Today I am thinking of family, of love and of loss.
I’ve shared this story before, and I guess I will keep sharing it – remembering is all we have left of those we love. And today is chock full of remembering.
Our grief is about love; a woeful love song, a heartrending lament.
Nieces and nephews
When I was a young woman, I could not bear children. Infertility had struck, wounded me. It left me gasping for breath and seared my soul with deep longing. My sister and two brothers had children, and I adored them, still do. They became my surrogate children.
I fed all that ravenous yearning with loving these nephews and nieces of mine. We talked, played, hugged, shared movies, popcorn and candy. They were dreams come true. The little girl who grew up loving babies, loved these babies, these precious gifts. I found so much joy in time spent with them.
When my niece Elisabeth died, she was only 5 years old. It was sudden, no warning. It was catastrophic, blindingly painful. I remember the day as if it were yesterday. It was a gorgeous day, brilliant blue skies, sunshine and golden. It was a lie; the day was black, suffocating, surreal.
I remember the tears streaming down my Dad’s face as he tried but failed to eat the soup we were having at my parent’s apartment that afternoon. I remember sitting in my brother’s living room later when the funeral home came for a dress to bury her in.
I remember my feeling of horror. How could they put that precious wee girl in a cold grave? I couldn’t stand it. I panicked and wept and wept. It wasn’t right, this ending. Too soon. Too soon. Too soon to lose this tiny sprite, this little girl with soft brown hair and big blue eyes hidden behind glasses. I miss the tea parties and the hugs. I miss her.
Years pass and then the fall before my mother died we get a call from my other brother. His daughter, Seana, has cancer. It turns out to be Ovarian Cancer, one of the most fatal of all female cancers.

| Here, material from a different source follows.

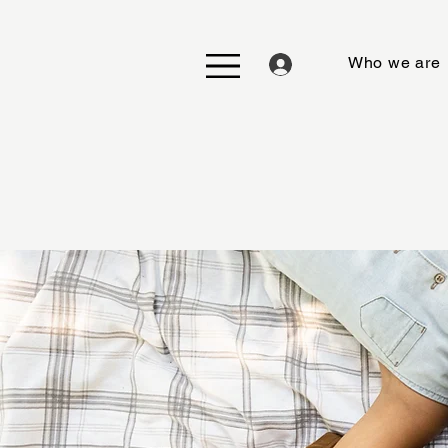
Who we are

Seana was in her late 20s and she died when she was 31.
Bleak and ravaged, we absorb this death too, this tragedy. Disconsolate, we to try make sense of another untimely loss. The world drenched in sorrow. What desolation there is in grief, and we are forever altered.

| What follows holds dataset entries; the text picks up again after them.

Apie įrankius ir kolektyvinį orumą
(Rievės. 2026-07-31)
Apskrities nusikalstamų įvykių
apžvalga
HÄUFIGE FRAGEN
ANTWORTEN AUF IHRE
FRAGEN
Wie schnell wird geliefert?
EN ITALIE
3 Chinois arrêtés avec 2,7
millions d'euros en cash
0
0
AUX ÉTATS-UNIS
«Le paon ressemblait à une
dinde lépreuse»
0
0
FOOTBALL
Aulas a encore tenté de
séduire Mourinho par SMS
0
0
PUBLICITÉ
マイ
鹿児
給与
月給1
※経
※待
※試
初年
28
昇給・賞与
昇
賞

Seana was a lover of life, a risk taker, a fighter through and through. She was courageous and beautiful. Eight years ago this day, this very day – gone. I miss her smile, her brown michievious eyes. I miss her.

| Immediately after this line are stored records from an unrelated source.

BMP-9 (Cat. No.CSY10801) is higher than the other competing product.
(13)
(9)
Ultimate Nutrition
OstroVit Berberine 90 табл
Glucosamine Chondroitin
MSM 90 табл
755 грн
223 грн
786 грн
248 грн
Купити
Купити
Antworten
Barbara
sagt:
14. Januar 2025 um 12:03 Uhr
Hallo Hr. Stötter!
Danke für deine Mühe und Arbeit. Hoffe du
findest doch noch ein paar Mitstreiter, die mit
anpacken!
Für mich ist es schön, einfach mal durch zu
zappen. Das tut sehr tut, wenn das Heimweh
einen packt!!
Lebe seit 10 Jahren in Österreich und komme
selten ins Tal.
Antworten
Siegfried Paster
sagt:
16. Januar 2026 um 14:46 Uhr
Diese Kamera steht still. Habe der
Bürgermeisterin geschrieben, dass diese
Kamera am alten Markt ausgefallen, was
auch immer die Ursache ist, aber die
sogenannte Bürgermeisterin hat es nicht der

I remember sharing with my cousin how guilty I felt for suffering so much over the loss of my nieces. I remember her telling me; “they were yours too.” They belong to all of you who love them. I was so thankful for her consolation.
Grief is like the waves in the ocean, it comes and sweeps you off of your feet, almost drowns you. Other days you can walk, even play in the waves. Loving someone makes us alive, it makes us want to sing. Grieving the loss of those I love is the cadence to this song, this melancholy melody, this sighing, this sorrow.
I will not tie this up with a pretty bow, even though I believe in heaven.
They are gone, and we are here, and every day is a new lesson in living. Every day we exist in the tension between carrying on and curling up. Yes, we find joy and purpose again. And yet, the missing doesn’t go away.
Every day we miss those we have lost.